# Looking for inspiration - What is your name? :)



## Bumblebeee

Just for fun, what is your name? As in what your parents called you, not the name you have chosen for your baby. Maybe one of our names could inspire someone and help them find their perfect name:)
I'll go first...
My name is Melissa Jayne
:flower:


----------



## Faythe

Tamsin :flower:


----------



## miss cakes

jayde :)


----------



## wanaBmummy

Stevie-louise :)


----------



## leahtaba

leah


----------



## klwcurlyq

Kristen Lynn


----------



## 2plusme

Dawn x


----------



## alexspargo

Alexandria Eva

I love my name and Alex is a cute nickname for a girl :)


----------



## Xgail123

gail :) xx


----------



## Mum0709

Charlotte x


----------



## bexxc

rebecca elizabeth
(becca or bex)


----------



## caggimedicine

Chloe Vivianne


----------



## benandbean

Abigail Maria


----------



## Beankeeper

Julia Margaret 
I love my name, was Juju when I was a baba


----------



## Tallulah28

Nia.

It's celtic for snowflake or swahili for purpose or the alternative form of Niamh in irish :) xx


----------



## Lola90

Lucy-Ellen Vivienne 
Lucy because they liked it and Ellen is my great grandmothers name. I've always hated my name though, hence endless nicknames! X


----------



## TwilightAgain

Stacey :)


----------



## Bababall

Sarah-Jane


----------



## Ladybugbaba

Donna :)


----------



## MikaylasMummy

Nikita


----------



## xCookieDoughx

Dani :)


----------



## Bergebabe

malina marie


----------



## Grace1954

Allison Kate :kiss: Alli for short


----------



## beth30

Just plain -Elizabeth- no middle name, but everyone calls me Beth.


----------



## syberspaced

Tamara Ruth nickname Teri. Was named for someone with the same name and nickname. :)


----------



## Wandering

Abigail Bryony


----------



## MissCherry15

My name is Georgina Danielle :) i know you said not to say our name choices but if it can give you ideas all is good :) My DD is Lilly-Mae and our name choice for a girl is Eleanor xx


----------



## uadreamybabe

natalia


----------



## Redhead84

I'm Elisabeth Jane :)


----------



## Reidfidleir

Justine Amber 

My first name is my mothers middle


----------



## LilOopsy

Joanne Louise... Jo or Jojo for short


----------



## lovelylisa84

Lisa Marie

my mom calls me Lees, pronounced "lease".


----------



## MommaDucky

Alicia Michelle, but I go by Alex lol.

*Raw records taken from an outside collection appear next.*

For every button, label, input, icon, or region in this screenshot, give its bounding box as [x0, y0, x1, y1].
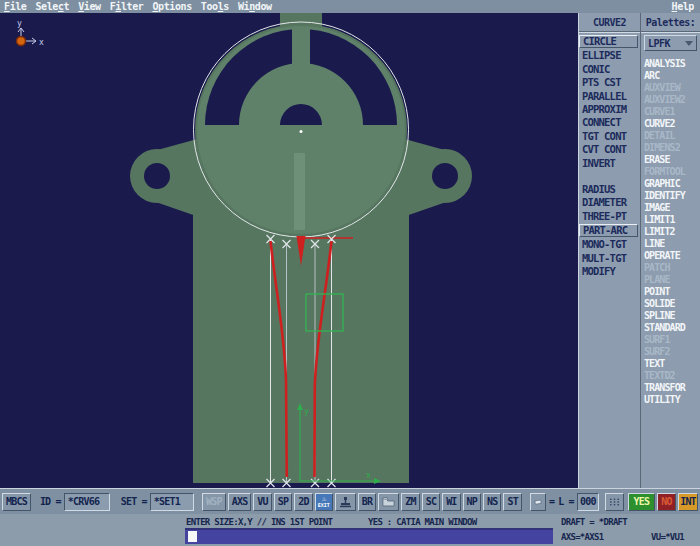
palettes-dropdown-value: LPFK — [648, 38, 670, 49]
stamp-icon — [339, 496, 352, 508]
palette-item-analysis[interactable]: ANALYSIS — [641, 58, 700, 70]
curve2-item-pts-cst[interactable]: PTS CST — [579, 76, 640, 89]
curve2-item-approxim[interactable]: APPROXIM — [579, 103, 640, 116]
br-button[interactable]: BR — [358, 493, 376, 511]
palette-item-point[interactable]: POINT — [641, 286, 700, 298]
tb-sp-button[interactable]: SP — [274, 493, 292, 511]
palette-item-text[interactable]: TEXT — [641, 358, 700, 370]
palette-item-patch: PATCH — [641, 262, 700, 274]
palette-item-auxview: AUXVIEW — [641, 82, 700, 94]
curve2-item-cvt-cont[interactable]: CVT CONT — [579, 143, 640, 156]
palette-item-graphic[interactable]: GRAPHIC — [641, 178, 700, 190]
set-label: SET = — [120, 496, 148, 507]
command-input[interactable] — [185, 528, 553, 544]
menu-select[interactable]: Select — [36, 1, 70, 12]
curve2-item-three-pt[interactable]: THREE-PT — [579, 210, 640, 223]
mbcs-button[interactable]: MBCS — [2, 493, 31, 511]
tb-zm-button[interactable]: ZM — [401, 493, 419, 511]
curve2-item-radius[interactable]: RADIUS — [579, 183, 640, 196]
l-label: L = — [557, 496, 575, 507]
curve2-item-parallel[interactable]: PARALLEL — [579, 90, 640, 103]
curve2-item-tgt-cont[interactable]: TGT CONT — [579, 130, 640, 143]
curve2-item-circle[interactable]: CIRCLE — [579, 35, 638, 48]
tb-2d-button[interactable]: 2D — [294, 493, 312, 511]
curve2-group-1: RADIUSDIAMETERTHREE-PTPART-ARCMONO-TGTMU… — [579, 183, 640, 279]
palette-item-detail: DETAIL — [641, 130, 700, 142]
eraser-button[interactable] — [530, 493, 546, 511]
tb-st-button[interactable]: ST — [503, 493, 521, 511]
palettes-items: ANALYSISARCAUXVIEWAUXVIEW2CURVE1CURVE2DE… — [641, 58, 700, 406]
curve2-item-connect[interactable]: CONNECT — [579, 116, 640, 129]
curve2-item-part-arc[interactable]: PART-ARC — [579, 224, 638, 237]
menu-help[interactable]: Help — [672, 1, 695, 12]
menu-view[interactable]: View — [78, 1, 101, 12]
palette-item-operate[interactable]: OPERATE — [641, 250, 700, 262]
drawing-canvas[interactable]: y x y x — [0, 13, 578, 488]
ucs-origin-dot — [17, 37, 26, 46]
menu-file[interactable]: File — [4, 1, 27, 12]
exit-button[interactable]: ♨ EXIT — [315, 493, 333, 511]
axs-indicator: AXS=*AXS1 — [561, 532, 603, 542]
text-cursor — [188, 531, 197, 542]
curve2-item-diameter[interactable]: DIAMETER — [579, 196, 640, 209]
curve2-panel-title: CURVE2 — [579, 13, 640, 28]
stamp-button[interactable] — [335, 493, 356, 511]
yes-button[interactable]: YES — [628, 493, 655, 511]
catia-main-window: { "menu": { "items": [ {"label": "File",… — [0, 0, 700, 546]
palette-item-line[interactable]: LINE — [641, 238, 700, 250]
palette-item-textd2: TEXTD2 — [641, 370, 700, 382]
grid-button[interactable] — [605, 493, 624, 511]
tb-wi-button[interactable]: WI — [442, 493, 460, 511]
curve2-item-mult-tgt[interactable]: MULT-TGT — [579, 252, 640, 265]
palette-item-solide[interactable]: SOLIDE — [641, 298, 700, 310]
folder-button[interactable] — [378, 493, 399, 511]
tb-ns-button[interactable]: NS — [483, 493, 501, 511]
palette-item-identify[interactable]: IDENTIFY — [641, 190, 700, 202]
palette-item-erase[interactable]: ERASE — [641, 154, 700, 166]
palettes-panel-title: Palettes: — [641, 13, 700, 28]
palette-item-standard[interactable]: STANDARD — [641, 322, 700, 334]
curve2-item-invert[interactable]: INVERT — [579, 157, 640, 170]
palettes-dropdown[interactable]: LPFK — [644, 35, 697, 51]
menu-window[interactable]: Window — [238, 1, 272, 12]
exit-button-label: EXIT — [318, 502, 330, 508]
palette-item-image[interactable]: IMAGE — [641, 202, 700, 214]
palette-item-curve2[interactable]: CURVE2 — [641, 118, 700, 130]
menu-tools[interactable]: Tools — [201, 1, 229, 12]
equals-label: = — [548, 496, 555, 507]
toolbar-group-b: ZMSCWINPNSST — [401, 493, 522, 511]
canvas-svg[interactable]: y x y x — [0, 13, 578, 488]
curve2-item-mono-tgt[interactable]: MONO-TGT — [579, 238, 640, 251]
palette-item-limit2[interactable]: LIMIT2 — [641, 226, 700, 238]
palette-item-plane: PLANE — [641, 274, 700, 286]
palette-item-arc[interactable]: ARC — [641, 70, 700, 82]
menu-options[interactable]: Options — [152, 1, 191, 12]
palette-item-limit1[interactable]: LIMIT1 — [641, 214, 700, 226]
tb-wsp-button: WSP — [202, 493, 226, 511]
set-field[interactable]: *SET1 — [150, 493, 194, 511]
palette-item-surf1: SURF1 — [641, 334, 700, 346]
palette-item-utility[interactable]: UTILITY — [641, 394, 700, 406]
curve2-item-ellipse[interactable]: ELLIPSE — [579, 49, 640, 62]
menu-filter[interactable]: Filter — [110, 1, 144, 12]
id-field[interactable]: *CRV66 — [64, 493, 110, 511]
palette-item-auxview2: AUXVIEW2 — [641, 94, 700, 106]
palette-item-spline[interactable]: SPLINE — [641, 310, 700, 322]
tb-sc-button[interactable]: SC — [422, 493, 440, 511]
curve2-item-modify[interactable]: MODIFY — [579, 265, 640, 278]
toolbar-group-a: WSPAXSVUSP2D — [202, 493, 313, 511]
no-button[interactable]: NO — [657, 493, 676, 511]
tb-axs-button[interactable]: AXS — [228, 493, 252, 511]
chevron-down-icon — [685, 41, 693, 46]
tb-vu-button[interactable]: VU — [253, 493, 271, 511]
palette-item-formtool: FORMTOOL — [641, 166, 700, 178]
palettes-panel: Palettes: LPFK ANALYSISARCAUXVIEWAUXVIEW… — [640, 13, 700, 488]
curve2-group-0: CIRCLEELLIPSECONICPTS CSTPARALLELAPPROXI… — [579, 35, 640, 170]
tb-np-button[interactable]: NP — [463, 493, 481, 511]
vu-indicator: VU=*VU1 — [651, 532, 684, 542]
ucs-x-label: x — [39, 38, 44, 47]
int-button[interactable]: INT — [678, 493, 698, 511]
l-value-field[interactable]: 000 — [577, 493, 599, 511]
curve2-item-conic[interactable]: CONIC — [579, 63, 640, 76]
palette-item-transfor[interactable]: TRANSFOR — [641, 382, 700, 394]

My parent's didn't like the typical "Alex" names and grandparents wont hear of just Alex, wasn't proper. My parent's have never called me Alicia. Only work and my husband call me Alicia.


----------



## Cata

Ana Catalina:flower:


----------



## HCothren

Heather Jolene


----------



## mellyboo

I'm Melissa :)!


----------



## bubbles82

Casey :)


----------



## katrus78

Karina :)


----------



## annie00

annie elizabeth


----------



## bexxc

annie00 said:


> annie elizabeth

hahaha...we have the same middle name!


----------



## MommaAlexis

Alexandra Renee. Everyone calls me either Alexis, lexy, or Alex.


----------



## annie00

yea i know bex i wanted to tell ya but i got busy posting my bump pic from last week :)


----------



## corgankidd

Nicia (neecha)

People usually call me Neech, Neechy, or Cha


----------



## Katiekola

Kate Patricia


----------



## charlie_lael

Charmaine Audrey Lael (I have two middle names)


----------



## Waiting2bMommy

Whitney Corinne


----------



## natasharobin

Natasha Robin, Natasha after my dad's first and most special dog, and Robin because my mom loves the name and was hoping for a boy so I would have been Robin either way!


----------



## heyyydayyy

Dayna Ruth :)


----------



## cheshire

Catherine Elizabeth


----------



## LittlePeople

Nikki Louise :flower:


----------



## BUGaBOO

Mines is Cerise Jade and I love it! Cerise means cherry in French and is my fav colour too!


----------



## KathrynW

Kathryn. x


----------



## pinkribbon

Anneliese :)


----------



## sprogsmummy

Tracy Louise


----------



## auntylolo

Laura :)


----------



## MandyV

Amanda Lynne


----------



## Islander

Lindsay Paige


----------



## lindsinc

Lindsie Nicole


----------



## maisie78

Deborah

(Maisie is the name of my 3yr old Labrador :cloud9:)


----------



## Beanonorder

Jennifer Lee but prefer Jenny or Jen


----------



## Charlie5

Clare - apparently one name caused enough trouble so I don't have a middle name!


----------



## jellybean90

pinkribbon said:


> Anneliese :)

Ahhh I'm called Anneliese too!! :D


----------



## Seity

Denise Renee


----------



## pinkribbon

jellybean90 said:


> pinkribbon said:
> 
> 
> Anneliese :)
> 
> Ahhh I'm called Anneliese too!! :DClick to expand...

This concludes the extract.